I will leave the reader with this. Fanaticism only incites fanatics. Radicals only radicalize radicals. Extremist only attract other extremists. If we, pro-Israel and pro-Palestine advocates, want to broker some sort of meaningful dialogue on campus, if we want to find a larger audience, if we want to interest individuals who are uninformed on this topic, we must tone it down. We must stop excluding, pointing fingers, and demonizing one another. Progressing into the future requires the humanization of the other.

We, pro-Israel advocates, must recognize that Palestinians have homes, families, and ambitions. We must see that they are not all terrorists. We must understand that they want nothing more than to attend university, provide for their children, and live in peace.

Similarly, we, as pro-Palestine advocates, must rationalize the idea that Israelis fear for their lives on a daily basis. We must look beyond all the wrongs committed by Israel and try to see that parents are worried that their children will not return home from school, that a rocket will drop on a mother or sister’s home in Jerusalem, or, that a Third Intifada will leave a parent with yet another dead child.
We must see eye to eye.

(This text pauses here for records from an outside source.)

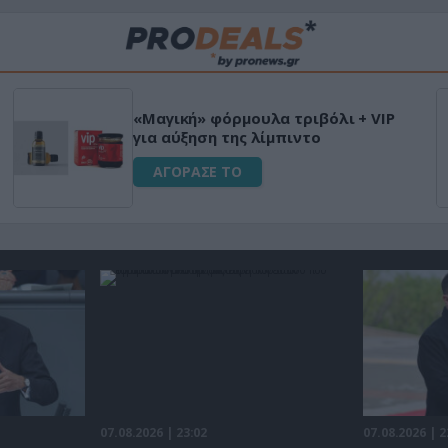
Μεταμόρφωσε τον κήπο σου με το
κό
Ultra Box Μίνι Αλυσοπρίονο με
μπαταρία λιθίου
ΑΓΟΡΑΣΕ ΤΟ
07.08.2026 | 23:02
07.08.2026 | 2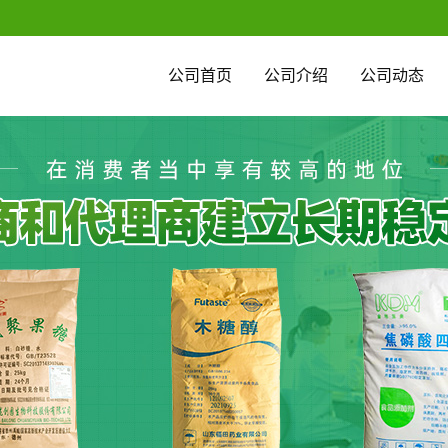
公司首页
公司介绍
公司动态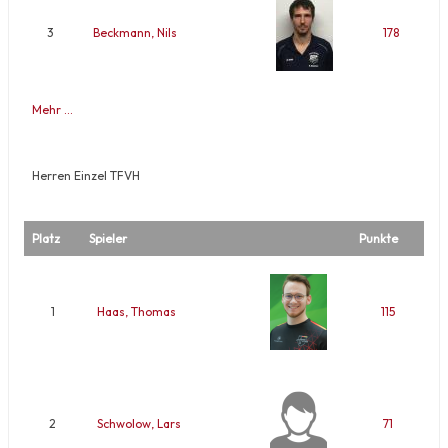
3
Beckmann, Nils
178
Mehr …
Herren Einzel TFVH
Platz
Spieler
Punkte
1
Haas, Thomas
115
2
Schwolow, Lars
71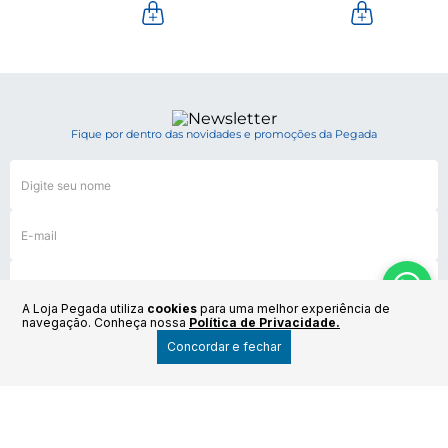
Fique por dentro das novidades e promoções da Pegada
A Loja Pegada utiliza
cookies
para uma melhor experiência de
navegação. Conheça nossa
Política de Privacidade.
Por R$
469.99
Concordar e fechar
COMPRAR
9x de R$ 52.22
Enviar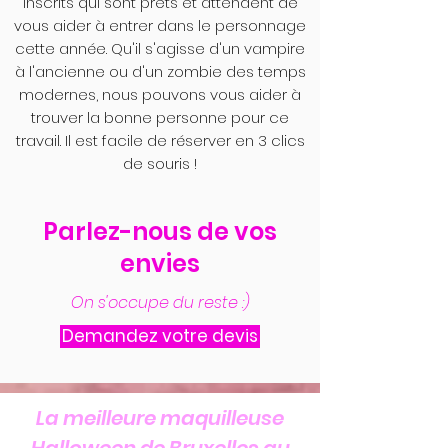
inscrits qui sont prêts et attendent de
vous aider à entrer dans le personnage
cette année. Qu'il s'agisse d'un vampire
à l'ancienne ou d'un zombie des temps
modernes, nous pouvons vous aider à
trouver la bonne personne pour ce
travail. Il est facile de réserver en 3 clics
de souris !
Parlez-nous de vos
envies
On s'occupe du reste :)
Demandez votre devis
La meilleure maquilleuse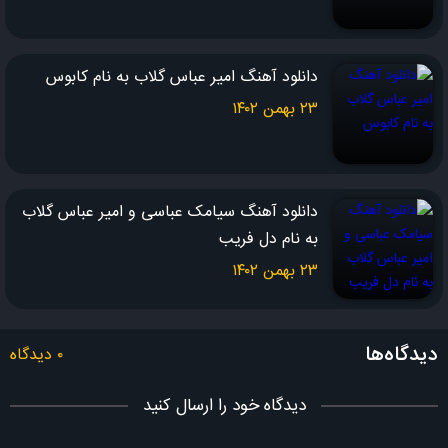
صدام کن من صداتو می شناسم
دیگه وجود من انگار نه انگار
دانلود آهنگ امیر عباس گلاب به نام کابوس
هوس کرم برم خدانگهدار
۲۳ بهمن ۱۴۰۲
ملودی : امیر عباس گلاب
شعر : امیر عباس گلاب
دانلود آهنگ سیامک عباسی و امیر عباس گلاب
تنظیم قطعه : سعید شمس
به نام دل فریب
۲۳ بهمن ۱۴۰۲
دیدگاه‌ها
۰ دیدگاه
دیدگاه خود را ارسال کنید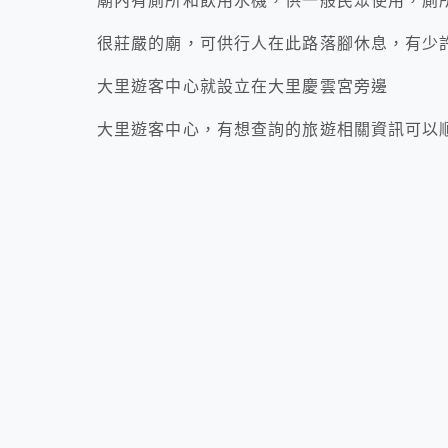
廟內有廁所和飲用水機，供一般民眾使用，廁
很莊嚴的廟，可供行人在此路落腳休息，有少
大里遊客中心就設立在大里慶雲宮旁邊
大里遊客中心，有想查詢的旅遊相關資訊可以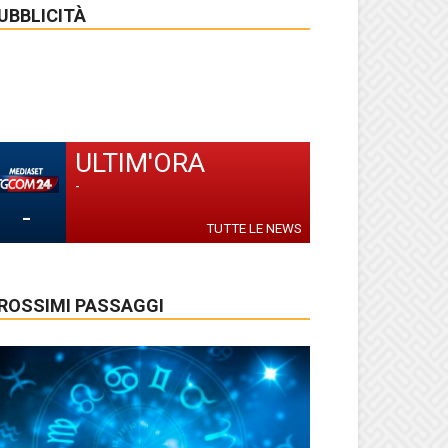
UBBLICITÀ
ULTIM'ORA
-
-
TUTTE LE NEWS
ROSSIMI PASSAGGI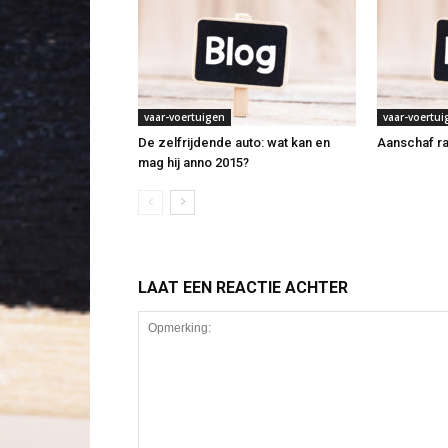
vaar-voertuigen
vaar-voertui
De zelfrijdende auto: wat kan en
Aanschaf ra
mag hij anno 2015?
LAAT EEN REACTIE ACHTER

Stop this radicalism. Allow Swarthmore to live by its principles. Engage. Argue. Understand.  

Image courtesy of www.swarthmore.edu 

6 Comments Leave a Reply

  1. Yet another article about the actions of Israel where the word “Hamas” does not appear once, as if Israel is doing these things in a vacuum. I am truly in awe.

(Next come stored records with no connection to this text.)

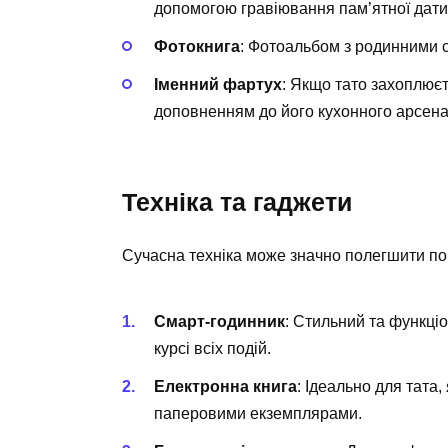
допомогою гравіювання пам’ятної дати а
Фотокнига
: Фотоальбом з родинними с
Іменний фартух
: Якщо тато захоплюєт
доповненням до його кухонного арсена
Техніка та гаджети
Сучасна техніка може значно полегшити по
Смарт-годинник
: Стильний та функці
курсі всіх подій.
Електронна книга
: Ідеально для тата
паперовими екземплярами.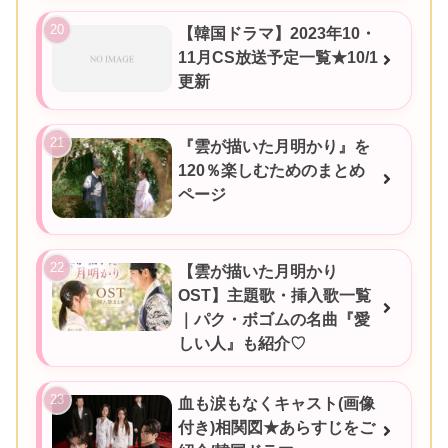
【韓国ドラマ】2023年10・
11月CS放送予定一覧★10/1
更新
『雲が描いた月明かり』を
120％楽しむためのまとめ
ページ
【雲が描いた月明かり
OST】主題歌・挿入歌一覧
｜パク・ボゴムの名曲『愛
しい人』も紹介♡
血も涙もなくキャスト(画像
付き)相関図★あらすじをご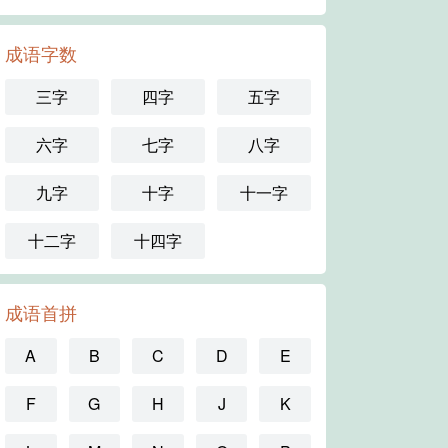
成语字数
三字
四字
五字
六字
七字
八字
九字
十字
十一字
十二字
十四字
成语首拼
A
B
C
D
E
F
G
H
J
K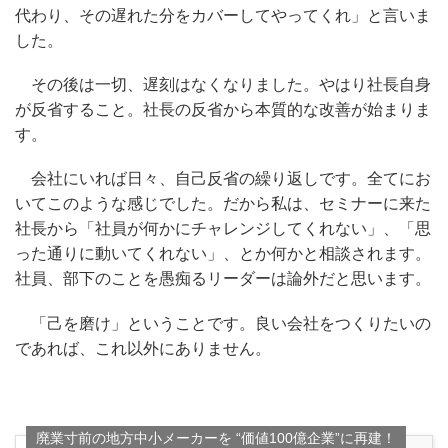
代わり、その遅れた分をカバーしてやってくれ」と言いま
した。
その後は一切、遅刻はなくなりました。やはり社長自身
が反省すること。社長の反省から本質的な改善が始まりま
す。
会社にいれば日々、自己反省の繰り返しです。全てにお
いてこのような感じでした。だから私は、セミナーに来た
社長から「社員が何かにチャレンジしてくれない」、「思
った通りに動いてくれない」、とか何かと相談されます。
社員、部下のことを愚痴るリーダーは論外だと思います。
「己を磨け」ということです。良い会社をつくりたいの
であれば、これ以外にありません。
廃業寸前の地方中小メーカーを “価値100億企業”に再建！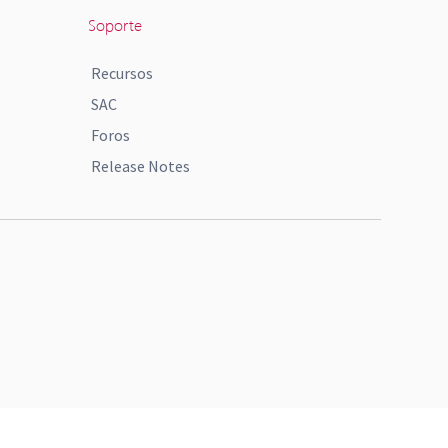
Soporte
Recursos
SAC
Foros
Release Notes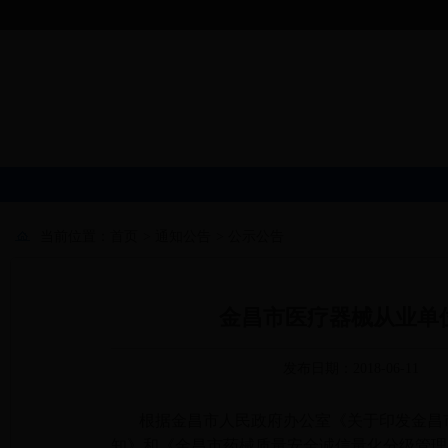
当前位置：
首页
>
通知公告
>
公示公告
金昌市医疗器械从业单位
发布日期：2018-06-11
根据金昌市人民政府办公室《关于印发金昌
知》和《金昌市药械质量安全诚信量化分级管理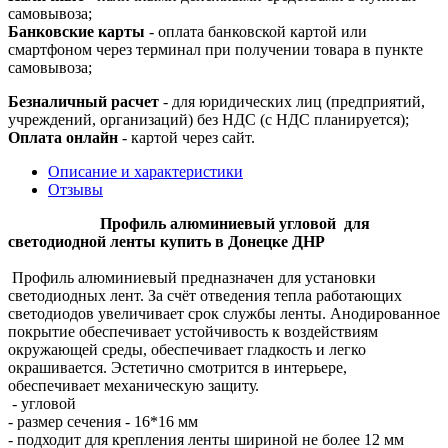
самовывоза;
Банковские карты
- оплата банковской картой или
смартфоном через терминал при получении товара в пункте
самовывоза;
Безналичный расчет
- для юридических лиц (предприятий,
учреждений, организаций) без НДС (с НДС планируется);
Оплата онлайн
- картой через сайт.
Описание и характеристики
Отзывы
Профиль алюминиевый угловой для
светодиодной ленты купить в Донецке ДНР
Профиль алюминиевый предназначен для установки
светодиодных лент. За счёт отведения тепла работающих
светодиодов увеличивает срок службы ленты. Анодированное
покрытие обеспечивает устойчивость к воздействиям
окружающей среды, обеспечивает гладкость и легко
окрашивается. Эстетично смотрится в интерьере,
обеспечивает механическую защиту.
- угловой
- размер сечения - 16*16 мм
- подходит для крепления ленты шириной не более 12 мм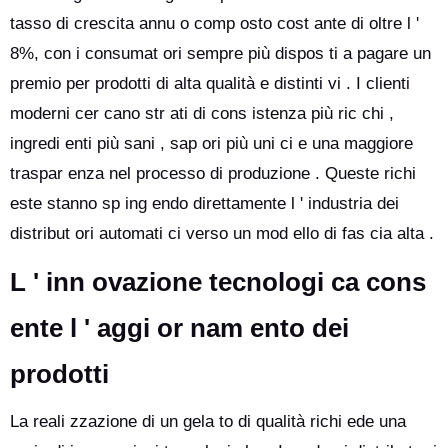
tasso di crescita annu o comp osto cost ante di oltre l '
8%, con i consumat ori sempre più dispos ti a pagare un
premio per prodotti di alta qualità e distinti vi . I clienti
moderni cer cano str ati di cons istenza più ric chi ,
ingredi enti più sani , sap ori più uni ci e una maggiore
traspar enza nel processo di produzione . Queste richi
este stanno sp ing endo direttamente l ' industria dei
distribut ori automati ci verso un mod ello di fas cia alta .
L ' inn ovazione tecnologi ca cons
ente l ' aggi or nam ento dei
prodotti
La reali zzazione di un gela to di qualità richi ede una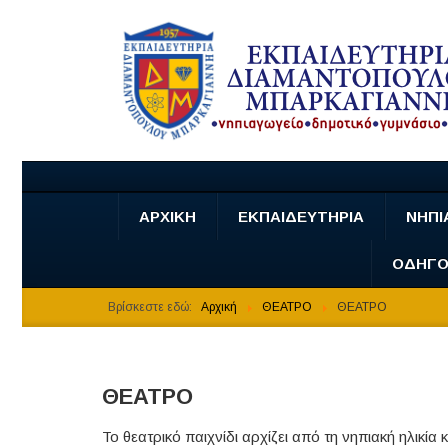
ΑΡΧΙΚΗ
ΕΚΠΑΙΔΕΥΤΗΡΙΑ
ΝΗΠΙ
ΟΔΗΓΟ
Βρίσκεστε εδώ:
Αρχική
ΘΕΑΤΡΟ
ΘΕΑΤΡΟ
ΘΕΑΤΡΟ
Το θεατρικό παιχνίδι αρχίζει από τη νηπιακή ηλικί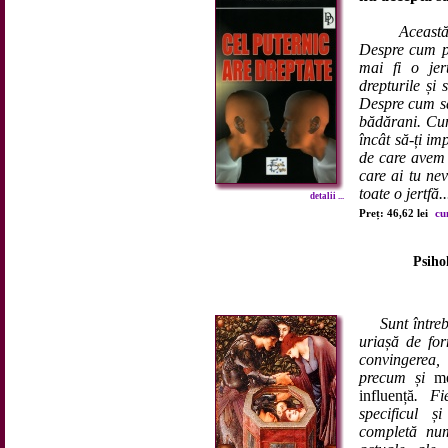
Aceast
Despre cum poț
mai fi o jer
drepturile și 
Despre cum să-
bădărani. Cum 
încât să-ți im
de care avem 
care ai tu nev
toate o jertfă..
detalii ...
Preț: 46,62 lei
cu
Psiho
Sunt întreb
uriașă de for
convingerea,
precum și
me
influență
. Fi
specificul și
completă numa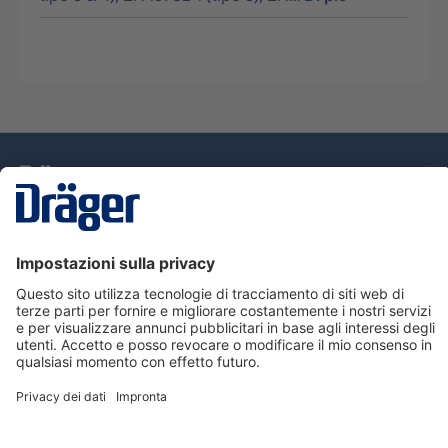
Tecnologia
per la vita
Assistenza
Informazioni su Dräger
Informazioni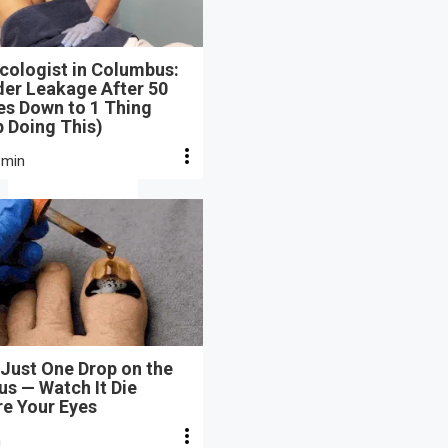
cologist in Columbus:
der Leakage After 50
s Down to 1 Thing
 Doing This)
 min
Just One Drop on the
s — Watch It Die
re Your Eyes
n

    • This article did not have to do with defending Israel or Palestine. It had to with examining how extremist views on this issue will take us nowhere on college campuses.

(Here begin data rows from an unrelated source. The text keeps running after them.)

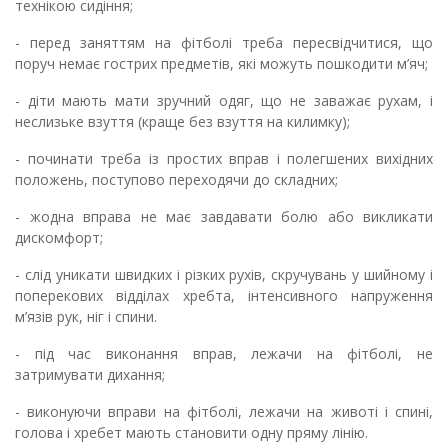
технікою сидіння;
- перед заняттям на фітболі треба пересвідчитися, що
поруч немає гострих предметів, які можуть пошкодити м’яч;
- діти мають мати зручний одяг, що не заважає рухам, і
неслизьке взуття (краще без взуття на килимку);
-
починати треба із простих вправ і полегшених вихідних
положень, поступово переходячи до складних;
- жодна вправа не має завдавати болю або викликати
дискомфорт;
-
слід уникати швидких і різких рухів, скручувань у шийному і
поперекових відділах хребта, інтенсивного напруження
м’язів рук, ніг і спини.
- під час виконання вправ, лежачи на фітболі, не
затримувати дихання;
- виконуючи вправи на фітболі, лежачи на животі і спині,
голова і хребет мають становити одну пряму лінію.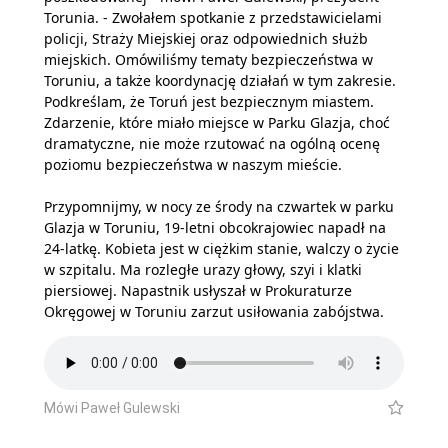
Torunia. - Zwołałem spotkanie z przedstawicielami
policji, Straży Miejskiej oraz odpowiednich służb
miejskich. Omówiliśmy tematy bezpieczeństwa w
Toruniu, a także koordynację działań w tym zakresie.
Podkreślam, że Toruń jest bezpiecznym miastem.
Zdarzenie, które miało miejsce w Parku Glazja, choć
dramatyczne, nie może rzutować na ogólną ocenę
poziomu bezpieczeństwa w naszym mieście.
Przypomnijmy, w nocy ze środy na czwartek w parku
Glazja w Toruniu, 19-letni obcokrajowiec napadł na
24-latkę. Kobieta jest w ciężkim stanie, walczy o życie
w szpitalu. Ma rozległe urazy głowy, szyi i klatki
piersiowej. Napastnik usłyszał w Prokuraturze
Okręgowej w Toruniu zarzut usiłowania zabójstwa.
Mówi Paweł Gulewski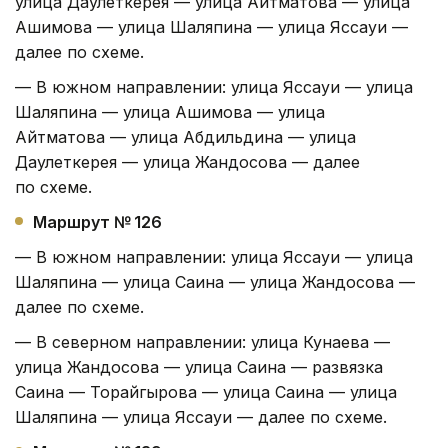
улица Даулеткерея — улица Айтматова — улица
Ашимова — улица Шаляпина — улица Яссауи —
далее по схеме.
— В южном направлении: улица Яссауи — улица
Шаляпина — улица Ашимова — улица
Айтматова — улица Абдильдина — улица
Даулеткерея — улица Жандосова — далее
по схеме.
Маршрут № 126
— В южном направлении: улица Яссауи — улица
Шаляпина — улица Саина — улица Жандосова —
далее по схеме.
— В северном направлении: улица Кунаева —
улица Жандосова — улица Саина — развязка
Саина — Торайгырова — улица Саина — улица
Шаляпина — улица Яссауи — далее по схеме.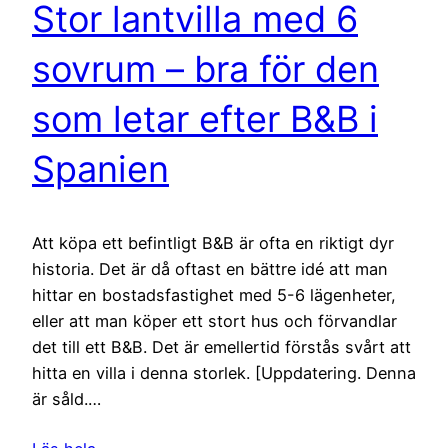
Stor lantvilla med 6
sovrum – bra för den
som letar efter B&B i
Spanien
Att köpa ett befintligt B&B är ofta en riktigt dyr
historia. Det är då oftast en bättre idé att man
hittar en bostadsfastighet med 5-6 lägenheter,
eller att man köper ett stort hus och förvandlar
det till ett B&B. Det är emellertid förstås svårt att
hitta en villa i denna storlek. [Uppdatering. Denna
är såld.…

  2. Well written! If both sides come to the table with entrenched demonic Ed ideas towards the ‘other’ no dialogue or progress is possible. Surely a liberal, critically thinking college environment is the best place for realistic conversations to happen.

  3. Yes, this would be an impediment to peace.
    Hamas Charter, Article 7:
    “The prophet, prayer and peace be upon him, said: The time will not come until Muslims will fight the Jews (and kill them); until the Jews hide behind rocks and trees, which will cry: O Muslim! there is a Jew hiding behind me, come on and kill him! This will not apply to the Gharqad, which is a Jewish tree (cited by Bukhari and Muslim)”.

  4. Thanks for writing this article, Sammy. I agree that it seems like most IP events are preaching to their respective choirs. It’s an important issue and I don’t know how to solve it.